Am I pulling the right sales levers?
There are numerous factors in store that control sales. It’s essential to quantify the impact of store conditions on sales so that you can take well-informed decisions on what SKUs to keep on shelf or what type of promotions to run. For example, are you well positioned to answer questions like:
- What are the financial implications of not having my product on shelf for two hours during peak trading hours?
- How are my brands performing against competitor brands?
- What is the cash value of moving my core products closer to the store entrance?
- Is eye-level really the best position for my new SKU?
- Which of my products are space-elastic and how can I optimize allocation?
- Should I be doing more promotions or fewer?

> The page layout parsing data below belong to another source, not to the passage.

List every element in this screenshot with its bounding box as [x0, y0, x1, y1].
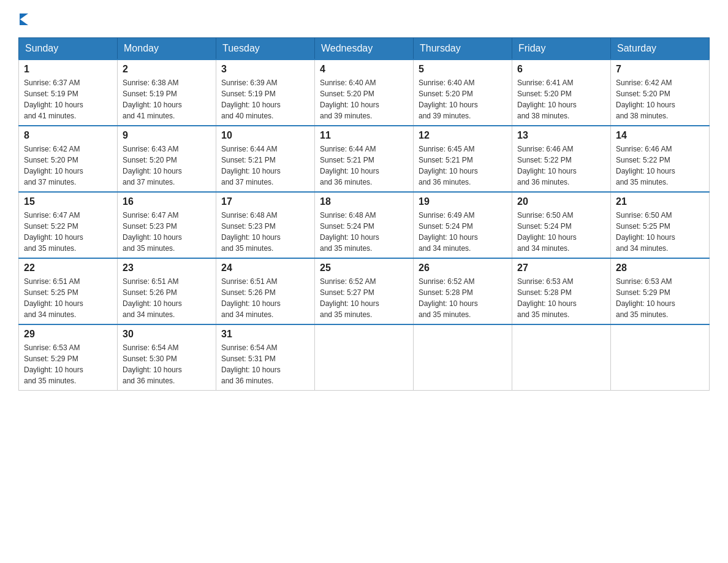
- calendar-day-cell: 16Sunrise: 6:47 AMSunset: 5:23 PMDayligh…: [118, 192, 216, 258]
- calendar-day-cell: 26Sunrise: 6:52 AMSunset: 5:28 PMDayligh…: [414, 258, 512, 324]
- day-info: Sunrise: 6:50 AMSunset: 5:24 PMDaylight:…: [517, 210, 605, 254]
- logo: [18, 12, 28, 25]
- day-info: Sunrise: 6:51 AMSunset: 5:25 PMDaylight:…: [24, 276, 112, 320]
- day-info: Sunrise: 6:44 AMSunset: 5:21 PMDaylight:…: [221, 144, 309, 188]
- day-info: Sunrise: 6:53 AMSunset: 5:29 PMDaylight:…: [616, 276, 704, 320]
- day-info: Sunrise: 6:41 AMSunset: 5:20 PMDaylight:…: [517, 77, 605, 121]
- day-number: 11: [320, 130, 408, 141]
- day-info: Sunrise: 6:51 AMSunset: 5:26 PMDaylight:…: [221, 276, 309, 320]
- calendar-day-cell: 23Sunrise: 6:51 AMSunset: 5:26 PMDayligh…: [118, 258, 216, 324]
- day-info: Sunrise: 6:40 AMSunset: 5:20 PMDaylight:…: [320, 77, 408, 121]
- calendar-day-cell: 6Sunrise: 6:41 AMSunset: 5:20 PMDaylight…: [512, 59, 611, 126]
- day-info: Sunrise: 6:40 AMSunset: 5:20 PMDaylight:…: [419, 77, 507, 121]
- calendar-day-cell: 3Sunrise: 6:39 AMSunset: 5:19 PMDaylight…: [216, 59, 315, 126]
- calendar-day-cell: 27Sunrise: 6:53 AMSunset: 5:28 PMDayligh…: [512, 258, 611, 324]
- day-number: 31: [221, 329, 309, 340]
- calendar-day-cell: 28Sunrise: 6:53 AMSunset: 5:29 PMDayligh…: [611, 258, 710, 324]
- day-number: 30: [123, 329, 211, 340]
- day-info: Sunrise: 6:47 AMSunset: 5:22 PMDaylight:…: [24, 210, 112, 254]
- calendar-day-cell: 9Sunrise: 6:43 AMSunset: 5:20 PMDaylight…: [118, 126, 216, 192]
- day-number: 16: [123, 196, 211, 207]
- calendar-day-cell: 29Sunrise: 6:53 AMSunset: 5:29 PMDayligh…: [19, 324, 118, 391]
- calendar-day-cell: 8Sunrise: 6:42 AMSunset: 5:20 PMDaylight…: [19, 126, 118, 192]
- day-number: 24: [221, 262, 309, 274]
- day-info: Sunrise: 6:47 AMSunset: 5:23 PMDaylight:…: [123, 210, 211, 254]
- day-number: 25: [320, 262, 408, 274]
- calendar-day-cell: 30Sunrise: 6:54 AMSunset: 5:30 PMDayligh…: [118, 324, 216, 391]
- day-number: 8: [24, 130, 112, 141]
- calendar-day-cell: 25Sunrise: 6:52 AMSunset: 5:27 PMDayligh…: [315, 258, 414, 324]
- day-info: Sunrise: 6:52 AMSunset: 5:27 PMDaylight:…: [320, 276, 408, 320]
- day-number: 14: [616, 130, 704, 141]
- day-info: Sunrise: 6:52 AMSunset: 5:28 PMDaylight:…: [419, 276, 507, 320]
- calendar-day-cell: 17Sunrise: 6:48 AMSunset: 5:23 PMDayligh…: [216, 192, 315, 258]
- calendar-day-cell: [315, 324, 414, 391]
- day-info: Sunrise: 6:37 AMSunset: 5:19 PMDaylight:…: [24, 77, 112, 121]
- calendar-week-row: 29Sunrise: 6:53 AMSunset: 5:29 PMDayligh…: [19, 324, 710, 391]
- day-number: 27: [517, 262, 605, 274]
- day-info: Sunrise: 6:54 AMSunset: 5:31 PMDaylight:…: [221, 342, 309, 386]
- day-info: Sunrise: 6:51 AMSunset: 5:26 PMDaylight:…: [123, 276, 211, 320]
- day-info: Sunrise: 6:45 AMSunset: 5:21 PMDaylight:…: [419, 144, 507, 188]
- calendar-day-cell: 21Sunrise: 6:50 AMSunset: 5:25 PMDayligh…: [611, 192, 710, 258]
- day-number: 4: [320, 64, 408, 75]
- calendar-table: SundayMondayTuesdayWednesdayThursdayFrid…: [18, 37, 710, 391]
- day-number: 3: [221, 64, 309, 75]
- day-info: Sunrise: 6:39 AMSunset: 5:19 PMDaylight:…: [221, 77, 309, 121]
- day-info: Sunrise: 6:54 AMSunset: 5:30 PMDaylight:…: [123, 342, 211, 386]
- calendar-day-cell: 24Sunrise: 6:51 AMSunset: 5:26 PMDayligh…: [216, 258, 315, 324]
- calendar-day-cell: [512, 324, 611, 391]
- weekday-header: Thursday: [414, 38, 512, 60]
- calendar-week-row: 22Sunrise: 6:51 AMSunset: 5:25 PMDayligh…: [19, 258, 710, 324]
- calendar-day-cell: 15Sunrise: 6:47 AMSunset: 5:22 PMDayligh…: [19, 192, 118, 258]
- day-info: Sunrise: 6:49 AMSunset: 5:24 PMDaylight:…: [419, 210, 507, 254]
- day-info: Sunrise: 6:53 AMSunset: 5:28 PMDaylight:…: [517, 276, 605, 320]
- calendar-day-cell: [414, 324, 512, 391]
- day-info: Sunrise: 6:48 AMSunset: 5:23 PMDaylight:…: [221, 210, 309, 254]
- day-number: 5: [419, 64, 507, 75]
- calendar-day-cell: 12Sunrise: 6:45 AMSunset: 5:21 PMDayligh…: [414, 126, 512, 192]
- day-info: Sunrise: 6:42 AMSunset: 5:20 PMDaylight:…: [616, 77, 704, 121]
- calendar-day-cell: 20Sunrise: 6:50 AMSunset: 5:24 PMDayligh…: [512, 192, 611, 258]
- weekday-header: Tuesday: [216, 38, 315, 60]
- day-number: 1: [24, 64, 112, 75]
- day-info: Sunrise: 6:44 AMSunset: 5:21 PMDaylight:…: [320, 144, 408, 188]
- day-number: 13: [517, 130, 605, 141]
- day-info: Sunrise: 6:43 AMSunset: 5:20 PMDaylight:…: [123, 144, 211, 188]
- day-info: Sunrise: 6:53 AMSunset: 5:29 PMDaylight:…: [24, 342, 112, 386]
- day-info: Sunrise: 6:46 AMSunset: 5:22 PMDaylight:…: [517, 144, 605, 188]
- day-number: 26: [419, 262, 507, 274]
- day-info: Sunrise: 6:42 AMSunset: 5:20 PMDaylight:…: [24, 144, 112, 188]
- day-number: 29: [24, 329, 112, 340]
- calendar-day-cell: 10Sunrise: 6:44 AMSunset: 5:21 PMDayligh…: [216, 126, 315, 192]
- calendar-week-row: 15Sunrise: 6:47 AMSunset: 5:22 PMDayligh…: [19, 192, 710, 258]
- day-number: 17: [221, 196, 309, 207]
- calendar-day-cell: 7Sunrise: 6:42 AMSunset: 5:20 PMDaylight…: [611, 59, 710, 126]
- day-info: Sunrise: 6:48 AMSunset: 5:24 PMDaylight:…: [320, 210, 408, 254]
- day-number: 9: [123, 130, 211, 141]
- calendar-day-cell: [611, 324, 710, 391]
- calendar-day-cell: 11Sunrise: 6:44 AMSunset: 5:21 PMDayligh…: [315, 126, 414, 192]
- weekday-header: Monday: [118, 38, 216, 60]
- weekday-header: Saturday: [611, 38, 710, 60]
- day-number: 12: [419, 130, 507, 141]
- day-info: Sunrise: 6:38 AMSunset: 5:19 PMDaylight:…: [123, 77, 211, 121]
- calendar-day-cell: 18Sunrise: 6:48 AMSunset: 5:24 PMDayligh…: [315, 192, 414, 258]
- calendar-week-row: 8Sunrise: 6:42 AMSunset: 5:20 PMDaylight…: [19, 126, 710, 192]
- weekday-header: Friday: [512, 38, 611, 60]
- day-info: Sunrise: 6:50 AMSunset: 5:25 PMDaylight:…: [616, 210, 704, 254]
- day-number: 2: [123, 64, 211, 75]
- day-number: 10: [221, 130, 309, 141]
- weekday-header: Wednesday: [315, 38, 414, 60]
- day-number: 28: [616, 262, 704, 274]
- calendar-day-cell: 31Sunrise: 6:54 AMSunset: 5:31 PMDayligh…: [216, 324, 315, 391]
- calendar-day-cell: 22Sunrise: 6:51 AMSunset: 5:25 PMDayligh…: [19, 258, 118, 324]
- page-header: [18, 12, 710, 25]
- day-number: 21: [616, 196, 704, 207]
- calendar-day-cell: 4Sunrise: 6:40 AMSunset: 5:20 PMDaylight…: [315, 59, 414, 126]
- day-number: 15: [24, 196, 112, 207]
- day-number: 22: [24, 262, 112, 274]
- day-number: 7: [616, 64, 704, 75]
- weekday-header: Sunday: [19, 38, 118, 60]
- calendar-day-cell: 19Sunrise: 6:49 AMSunset: 5:24 PMDayligh…: [414, 192, 512, 258]
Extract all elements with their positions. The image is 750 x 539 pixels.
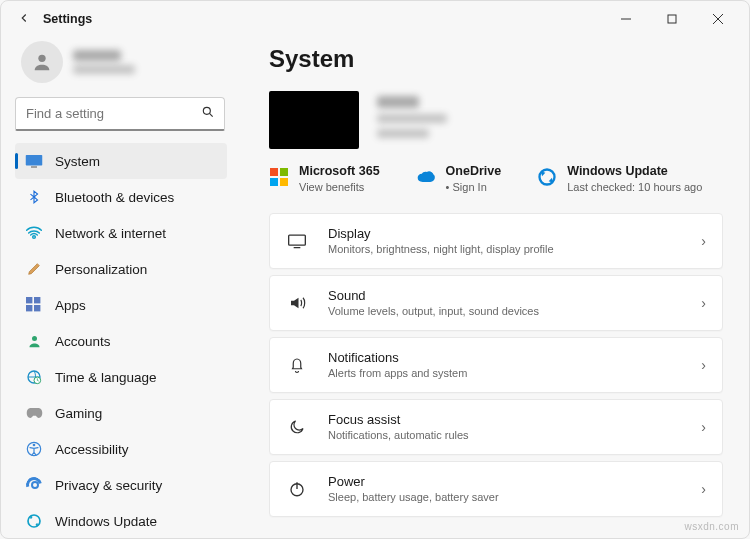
nav-label: Time & language [55, 370, 157, 385]
service-onedrive[interactable]: OneDrive • Sign In [416, 165, 502, 193]
svg-point-13 [32, 336, 37, 341]
wifi-icon [25, 226, 43, 240]
brush-icon [25, 261, 43, 277]
onedrive-icon [416, 167, 436, 187]
nav-label: Gaming [55, 406, 102, 421]
card-title: Focus assist [328, 413, 681, 426]
nav-privacy[interactable]: Privacy & security [15, 467, 227, 503]
nav-apps[interactable]: Apps [15, 287, 227, 323]
nav-accounts[interactable]: Accounts [15, 323, 227, 359]
card-title: Power [328, 475, 681, 488]
nav-network[interactable]: Network & internet [15, 215, 227, 251]
service-title: OneDrive [446, 165, 502, 179]
sound-icon [286, 294, 308, 312]
nav-bluetooth[interactable]: Bluetooth & devices [15, 179, 227, 215]
apps-icon [25, 297, 43, 313]
service-subtitle: • Sign In [446, 181, 502, 193]
svg-rect-7 [26, 155, 43, 166]
watermark: wsxdn.com [684, 521, 739, 532]
card-subtitle: Sleep, battery usage, battery saver [328, 491, 681, 503]
search-icon [201, 105, 215, 122]
person-icon [25, 333, 43, 349]
close-button[interactable] [695, 3, 741, 35]
nav-label: Network & internet [55, 226, 166, 241]
user-account-button[interactable] [15, 37, 229, 97]
maximize-button[interactable] [649, 3, 695, 35]
chevron-right-icon: › [701, 357, 706, 373]
svg-line-6 [209, 113, 212, 116]
service-subtitle: Last checked: 10 hours ago [567, 181, 702, 193]
svg-rect-24 [289, 235, 306, 245]
chevron-right-icon: › [701, 419, 706, 435]
nav-label: Bluetooth & devices [55, 190, 174, 205]
service-title: Microsoft 365 [299, 165, 380, 179]
back-button[interactable] [9, 11, 39, 28]
nav-accessibility[interactable]: Accessibility [15, 431, 227, 467]
nav-windows-update[interactable]: Windows Update [15, 503, 227, 528]
avatar [21, 41, 63, 83]
svg-point-4 [38, 55, 45, 62]
nav-label: Accessibility [55, 442, 129, 457]
nav-label: Accounts [55, 334, 111, 349]
svg-rect-1 [668, 15, 676, 23]
service-windows-update[interactable]: Windows Update Last checked: 10 hours ag… [537, 165, 702, 193]
service-subtitle: View benefits [299, 181, 380, 193]
minimize-button[interactable] [603, 3, 649, 35]
shield-icon [25, 477, 43, 493]
device-image [269, 91, 359, 149]
svg-point-17 [33, 444, 36, 447]
card-subtitle: Monitors, brightness, night light, displ… [328, 243, 681, 255]
svg-point-5 [203, 107, 210, 114]
search-input[interactable] [15, 97, 225, 131]
svg-marker-22 [541, 171, 545, 176]
gamepad-icon [25, 406, 43, 420]
device-summary[interactable] [269, 91, 723, 149]
card-title: Sound [328, 289, 681, 302]
nav-label: Personalization [55, 262, 147, 277]
nav-personalization[interactable]: Personalization [15, 251, 227, 287]
nav-gaming[interactable]: Gaming [15, 395, 227, 431]
chevron-right-icon: › [701, 295, 706, 311]
update-icon [537, 167, 557, 187]
device-info [377, 96, 447, 144]
svg-rect-11 [26, 305, 32, 311]
globe-clock-icon [25, 369, 43, 385]
search-box[interactable] [15, 97, 225, 131]
nav-label: Windows Update [55, 514, 157, 529]
card-subtitle: Alerts from apps and system [328, 367, 681, 379]
nav-label: System [55, 154, 100, 169]
card-subtitle: Volume levels, output, input, sound devi… [328, 305, 681, 317]
nav-label: Apps [55, 298, 86, 313]
bluetooth-icon [25, 189, 43, 205]
service-ms365[interactable]: Microsoft 365 View benefits [269, 165, 380, 193]
nav-time-language[interactable]: Time & language [15, 359, 227, 395]
svg-rect-9 [26, 297, 32, 303]
microsoft-365-icon [269, 167, 289, 187]
accessibility-icon [25, 441, 43, 457]
svg-rect-10 [34, 297, 40, 303]
chevron-right-icon: › [701, 233, 706, 249]
card-notifications[interactable]: Notifications Alerts from apps and syste… [269, 337, 723, 393]
card-power[interactable]: Power Sleep, battery usage, battery save… [269, 461, 723, 517]
display-icon [286, 233, 308, 249]
card-subtitle: Notifications, automatic rules [328, 429, 681, 441]
svg-point-18 [28, 515, 40, 527]
card-sound[interactable]: Sound Volume levels, output, input, soun… [269, 275, 723, 331]
title-bar: Settings [1, 1, 749, 37]
moon-icon [286, 418, 308, 436]
window-title: Settings [43, 12, 92, 26]
card-focus-assist[interactable]: Focus assist Notifications, automatic ru… [269, 399, 723, 455]
svg-marker-23 [549, 178, 553, 183]
svg-rect-12 [34, 305, 40, 311]
svg-rect-8 [31, 166, 37, 168]
nav-label: Privacy & security [55, 478, 162, 493]
system-icon [25, 154, 43, 168]
page-title: System [269, 45, 723, 73]
user-info [73, 50, 135, 74]
card-display[interactable]: Display Monitors, brightness, night ligh… [269, 213, 723, 269]
nav-menu: System Bluetooth & devices Network & int… [15, 143, 229, 528]
nav-system[interactable]: System [15, 143, 227, 179]
main-content: System Microsoft 365 View benefits OneD [239, 37, 749, 538]
update-icon [25, 513, 43, 528]
card-title: Notifications [328, 351, 681, 364]
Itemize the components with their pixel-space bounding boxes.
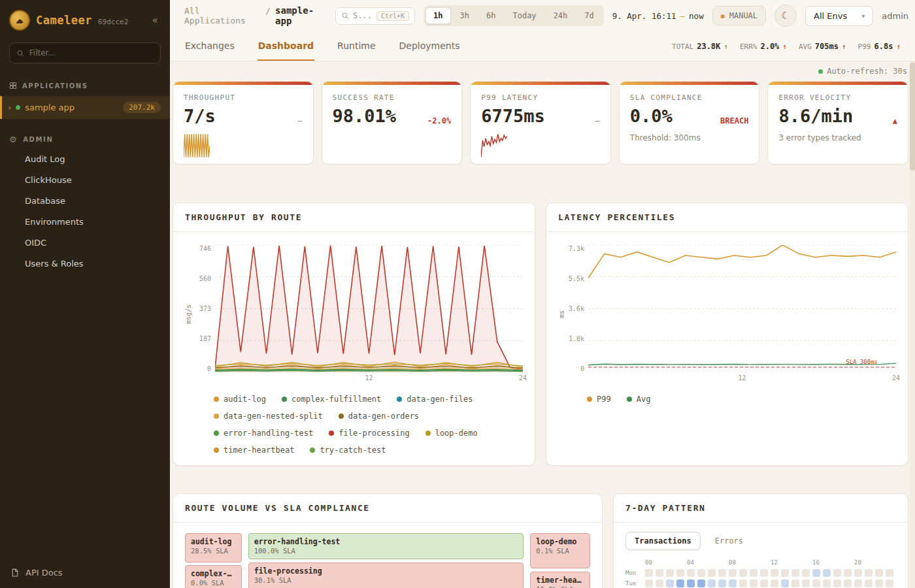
toggle-errors[interactable]: Errors xyxy=(706,532,752,550)
legend-item-avg[interactable]: Avg xyxy=(627,395,651,404)
sla-treemap: audit-log28.5% SLAcomplex-fulfillment0.0… xyxy=(185,533,590,588)
legend-item-data-gen-files[interactable]: data-gen-files xyxy=(397,395,473,404)
stat-trend-arrow-icon: ↑ xyxy=(842,42,846,51)
heatmap-cell xyxy=(718,580,726,587)
treemap-tile-file-processing[interactable]: file-processing30.1% SLA xyxy=(248,563,524,588)
summary-stats: TOTAL23.8K↑ERR%2.0%↑AVG705ms↑P996.8s↑ xyxy=(672,31,901,61)
sidebar: Cameleer 69dcce2 « APPLICATIONS › sample… xyxy=(0,0,170,588)
heatmap-cell xyxy=(833,569,841,577)
heatmap-cell xyxy=(886,580,893,587)
dark-mode-toggle[interactable]: ☾ xyxy=(774,5,797,27)
kpi-delta: BREACH xyxy=(720,116,748,125)
sidebar-item-environments[interactable]: Environments xyxy=(0,212,170,232)
time-range-today[interactable]: Today xyxy=(505,7,544,24)
sidebar-item-api-docs[interactable]: API Docs xyxy=(0,557,170,588)
user-menu[interactable]: admin xyxy=(882,11,908,21)
x-axis-ticks: 1224 xyxy=(215,372,523,384)
charts-row: THROUGHPUT BY ROUTE msg/s746560373187012… xyxy=(173,203,908,466)
sidebar-top: Cameleer 69dcce2 « APPLICATIONS › sample… xyxy=(0,0,170,274)
time-range-7d[interactable]: 7d xyxy=(576,7,601,24)
scrollbar-thumb[interactable] xyxy=(910,63,915,171)
treemap-tile-error-handling-test[interactable]: error-handling-test100.0% SLA xyxy=(248,533,524,559)
sidebar-item-oidc[interactable]: OIDC xyxy=(0,233,170,253)
heatmap-cell xyxy=(802,569,810,577)
heatmap-cell xyxy=(854,580,862,587)
sidebar-item-clickhouse[interactable]: ClickHouse xyxy=(0,170,170,190)
stat-value: 705ms xyxy=(815,42,839,51)
y-axis-label: ms xyxy=(558,245,567,384)
sidebar-item-sample-app[interactable]: › sample app 207.2k xyxy=(0,96,170,119)
sidebar-item-label: sample app xyxy=(25,103,75,112)
refresh-mode-button[interactable]: ● MANUAL xyxy=(712,6,766,25)
environment-select[interactable]: All Envs ▾ xyxy=(805,6,873,26)
y-axis-ticks: 7.3k5.5k3.6k1.8k0 xyxy=(567,245,588,372)
legend-dot-icon xyxy=(339,414,344,419)
stat-total: TOTAL23.8K↑ xyxy=(672,42,728,51)
legend-item-data-gen-nested-split[interactable]: data-gen-nested-split xyxy=(214,412,323,421)
heatmap-cell xyxy=(708,569,716,577)
sidebar-item-database[interactable]: Database xyxy=(0,191,170,211)
toggle-transactions[interactable]: Transactions xyxy=(625,532,701,550)
kpi-card-throughput: THROUGHPUT7/s– xyxy=(173,81,314,165)
legend-item-try-catch-test[interactable]: try-catch-test xyxy=(310,446,386,455)
heatmap-cell xyxy=(750,580,757,587)
legend-item-data-gen-orders[interactable]: data-gen-orders xyxy=(339,412,419,421)
sidebar-item-audit-log[interactable]: Audit Log xyxy=(0,149,170,169)
legend-dot-icon xyxy=(627,397,632,402)
tab-exchanges[interactable]: Exchanges xyxy=(184,31,235,61)
treemap-tile-timer-heartbeat[interactable]: timer-heartbeat30.6% SLA xyxy=(530,572,590,588)
legend-item-file-processing[interactable]: file-processing xyxy=(329,429,409,438)
time-range-6h[interactable]: 6h xyxy=(478,7,503,24)
kpi-delta: – xyxy=(595,116,600,125)
treemap-tile-complex-fulfillment[interactable]: complex-fulfillment0.0% SLA xyxy=(185,565,242,588)
heatmap-cell xyxy=(750,569,757,577)
breadcrumb-all-applications[interactable]: All Applications xyxy=(184,6,261,25)
global-search[interactable]: Ctrl+K xyxy=(335,7,415,25)
card-title: LATENCY PERCENTILES xyxy=(546,203,908,232)
time-range-3h[interactable]: 3h xyxy=(452,7,477,24)
throughput-by-route-card: THROUGHPUT BY ROUTE msg/s746560373187012… xyxy=(173,203,535,466)
tile-sla-value: 0.0% SLA xyxy=(191,579,236,587)
heatmap-cell xyxy=(791,569,799,577)
kpi-title: THROUGHPUT xyxy=(184,93,303,102)
legend-dot-icon xyxy=(310,448,315,453)
legend-item-p99[interactable]: P99 xyxy=(587,395,611,404)
treemap-tile-loop-demo[interactable]: loop-demo0.1% SLA xyxy=(530,533,590,568)
plot-area xyxy=(215,245,523,372)
time-range-24h[interactable]: 24h xyxy=(546,7,576,24)
sidebar-item-users-roles[interactable]: Users & Roles xyxy=(0,253,170,274)
cameleer-logo-icon xyxy=(9,10,30,31)
chevron-right-icon: › xyxy=(8,103,11,112)
heatmap-cell xyxy=(656,569,663,577)
tabs-bar: ExchangesDashboardRuntimeDeployments TOT… xyxy=(170,31,915,61)
dashboard-content: Auto-refresh: 30s THROUGHPUT7/s–SUCCESS … xyxy=(170,61,915,588)
sidebar-filter[interactable] xyxy=(9,42,161,63)
kpi-title: SUCCESS RATE xyxy=(333,93,452,102)
date-range-picker[interactable]: 9. Apr. 16:11 – now xyxy=(612,11,704,21)
sidebar-collapse-icon[interactable]: « xyxy=(150,13,161,27)
legend-item-complex-fulfillment[interactable]: complex-fulfillment xyxy=(282,395,381,404)
legend-item-loop-demo[interactable]: loop-demo xyxy=(425,429,478,438)
legend-item-timer-heartbeat[interactable]: timer-heartbeat xyxy=(214,446,294,455)
stat-trend-arrow-icon: ↑ xyxy=(782,42,787,51)
tab-deployments[interactable]: Deployments xyxy=(399,31,461,61)
search-icon xyxy=(16,49,24,57)
breadcrumb-separator: / xyxy=(265,6,271,16)
time-range-1h[interactable]: 1h xyxy=(425,7,450,24)
search-input[interactable] xyxy=(353,11,373,20)
stat-avg: AVG705ms↑ xyxy=(799,42,846,51)
tab-dashboard[interactable]: Dashboard xyxy=(258,31,314,61)
tile-sla-value: 30.1% SLA xyxy=(254,576,518,584)
app-version: 69dcce2 xyxy=(98,18,128,26)
treemap-tile-audit-log[interactable]: audit-log28.5% SLA xyxy=(185,533,242,563)
scrollbar[interactable] xyxy=(910,61,915,588)
tab-runtime[interactable]: Runtime xyxy=(337,31,376,61)
bottom-row: ROUTE VOLUME VS SLA COMPLIANCE audit-log… xyxy=(173,493,908,588)
kpi-sparkline xyxy=(184,133,210,159)
legend-item-error-handling-test[interactable]: error-handling-test xyxy=(214,429,313,438)
weekly-heatmap: 000408121620MonTueWedThuFriSatSun xyxy=(625,559,896,588)
kpi-value: 6775ms xyxy=(481,107,545,125)
legend-item-audit-log[interactable]: audit-log xyxy=(214,395,266,404)
filter-input[interactable] xyxy=(29,48,154,57)
tile-sla-value: 100.0% SLA xyxy=(254,547,518,555)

- Which display vehicle drives maximum ROI, and how does it impact the category?
Getting eyes in the store
Electronic point of sale (EPOS) data has long been the mainstay of any type of analysis around sales performance. While EPOS data can be very useful in certain ways, viewing that data in isolation won’t provide all the answers you need to measure ROI. To augment data models and derive actionable insight, manufacturers must also know what’s happening at the shelf, SKU and store level.
This is why CPGs are increasingly opting for more advanced solutions that offer true “shelf clarity”. In our recent survey of CPG executives, 79% of respondents said that they either have in place or will adopt a real-time eyes-in-store solution in the next one to three years; like Trax’s game-changing computer vision (CV) technology, which captures and digitizes the shelf, enabling CPGs to track every SKU in every store in real time.
One source of shelf truth with computer vision technology from Trax
Revisiting ROI frameworks using in-store execution data
There’s no easy answer to whether or not you’re spending the right amount of money on being in the store and whether that’s paying dividends. But new streams of intelligence like real-time, in-store execution data are helping manufacturers start to build more robust ROI models.
Organizing your data around specific business imperatives is a good starting point; for example, data-driven selling (how to ensure that you are directing activities and maximizing impact at the individual store level) and revenue growth management (how to use promotional dollars to drive the most effective type of activation in-store).
Here’s an illustration of a framework Trax clients use to measure and optimize their spend.
It might not be a silver bullet, but in-store execution data could be that missing piece of the puzzle that can help you re-look at how you’re measuring ROI. By monitoring everything that’s happening at the shelf and combining it with sales performance data, your team can present persuasive, data-driven arguments for better space allocation, more advantageous product placement and lower promotion fees.